Once we passed out of Norfolk and Portsmouth there was not a lot to see except marshes and osprey, but there were plenty of both. It must be baby-raising time for the osprey, since we saw a number who appeared to be bringing food to their nests. It was a pleasant run of five and a half hours before we arrived in Coinjock, North Carolina.

Coinjock is literally a narrow spot on the waterway with two marinas. We have completely filled one of them and other boats we traveled with are filling up the other. This is where we pick up another canal portion of the ICW and we will move on in the morning headed for Manteo tomorrow night.

We have gotten caught by an afternoon shower, so everyone is resting or doing inside chores. If the rain lets up, I will run up to the marina office and get the wifi password so that I can upload this [and the last one] today.

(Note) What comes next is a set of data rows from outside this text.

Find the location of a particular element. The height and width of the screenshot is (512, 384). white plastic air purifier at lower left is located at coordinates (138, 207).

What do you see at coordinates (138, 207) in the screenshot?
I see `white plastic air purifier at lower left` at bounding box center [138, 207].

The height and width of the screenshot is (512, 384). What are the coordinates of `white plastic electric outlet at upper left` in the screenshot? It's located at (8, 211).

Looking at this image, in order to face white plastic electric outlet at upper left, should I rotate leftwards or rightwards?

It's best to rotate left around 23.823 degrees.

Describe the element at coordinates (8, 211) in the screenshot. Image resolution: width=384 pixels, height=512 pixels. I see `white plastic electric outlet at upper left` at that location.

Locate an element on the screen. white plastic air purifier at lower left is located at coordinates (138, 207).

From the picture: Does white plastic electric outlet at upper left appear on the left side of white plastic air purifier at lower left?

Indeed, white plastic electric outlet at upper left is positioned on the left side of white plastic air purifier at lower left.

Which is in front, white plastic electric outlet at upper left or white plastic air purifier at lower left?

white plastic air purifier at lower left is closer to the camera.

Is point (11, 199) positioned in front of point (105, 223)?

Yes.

So far it has been fun. I have behaved myself and gotten enough sleep.

Written Monday, July 27, uploaded July 28.

Days One to Three and a Half

The Eastern Shore truly is the jewel of Virginia, and we have spent three and a half beautiful days. We stayed in a development of homes and rental units right on the Chesapeake Bay. Our house was a block back, but with nothing between us and the water, so we had a gorgeous view, but afternoon sun.

The development is so pretty from the water. All the houses are painted pretty colors – like our Grape Escape there are blue and red and pink and yellow and green houses and from the water it looks like a doll’s village. From the house, tho, it makes me think of a really upscale Levittown. There are only three designs and I have visions of a group of young architects standing around trying to figure out how many ways they can assemble them differently. The real problem, tho, is that they are placed chock-a-block side-by-side on narrow lots – only about 15 feet apart. So the part of the development that is developed is…. well, boring.

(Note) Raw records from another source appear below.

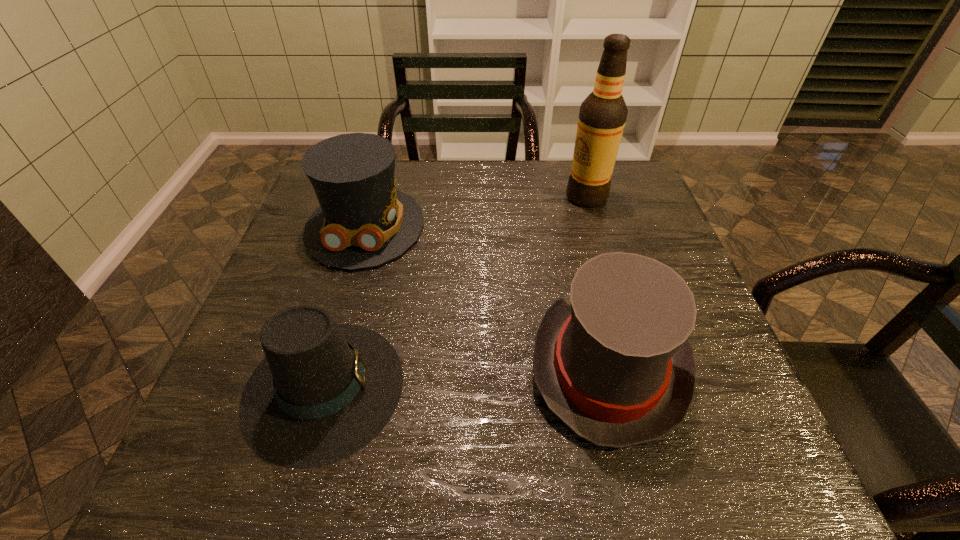 Locate an element on the screen. blank space at the near left corner is located at coordinates (227, 448).

At what (x,y) coordinates should I click in order to perform the action: click on free space at the near right corner of the desktop. Please return your answer as a coordinate pair (x, y). Looking at the image, I should click on (746, 464).

Where is `free space that is in between the farthest hat and the tallest object`? free space that is in between the farthest hat and the tallest object is located at coordinates (476, 212).

The width and height of the screenshot is (960, 540). I want to click on free space between the rightmost hat and the farthest hat, so click(487, 296).

In order to click on vacant region between the tallest object and the farthest hat in this screenshot , I will do click(x=476, y=212).

The width and height of the screenshot is (960, 540). In order to click on vacant region between the alcohol and the farthest hat in this screenshot , I will do `click(476, 212)`.

This screenshot has height=540, width=960. I want to click on vacant region between the tallest object and the farthest hat, so tap(476, 212).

But the land and sea are interesting. I walked the “beach” one morning. For those of us who are used to the beach at VaB, this was very different. First, it was the western side of the Eastern Shore, not the east side to which we are accustomed. That means it doesn’t take the pounding of the waves, so the sand is not fine or white, but rather darker grey and much coarser. And secondly, it is a tiny strip not the expanse on the Atlantic side. But it also means that the shells are not so beaten up and there is lots of sea glass. There is also seaweed – both the heavy brown kind that you see a lot, but also a very different type that looks like the offspring of yellow and green dynabands. It is flat, five inches wide and bright chartreuse! I would not like to dive in it and I suspect it’s hard on propellers, but it surely is pretty.

Driving back we stopped at the island before the bridge begins to take some pictures. Unfortunately, I don’t have the cable to upload them, so come back tomorrow to look at the pictures. I will upload as soon as my bag is unpacked.

We are eating lunch in a tearoom in Portsmouth waiting for our friends to arrive by boat from Deltaville. Next on our agenda is loading our things aboard and then spending the afternoon getting ready to set off on high adventure. Our trip tomorrow will be down the Elizabeth River to connect with the ICW and then head south. We will spend tomorrow night in Coinjock – a wide spot in the ICW. I think we do the locks tomorrow, too, so it will be all new for me.

As I predicted, the weather has turned hotter and more humid, but not bad if one can keep to the shade. I think it’s supposed to be a bit cooler the next two days. I am learning that when you are so close to the water, the weather matters more! Love to all. Tune in soon!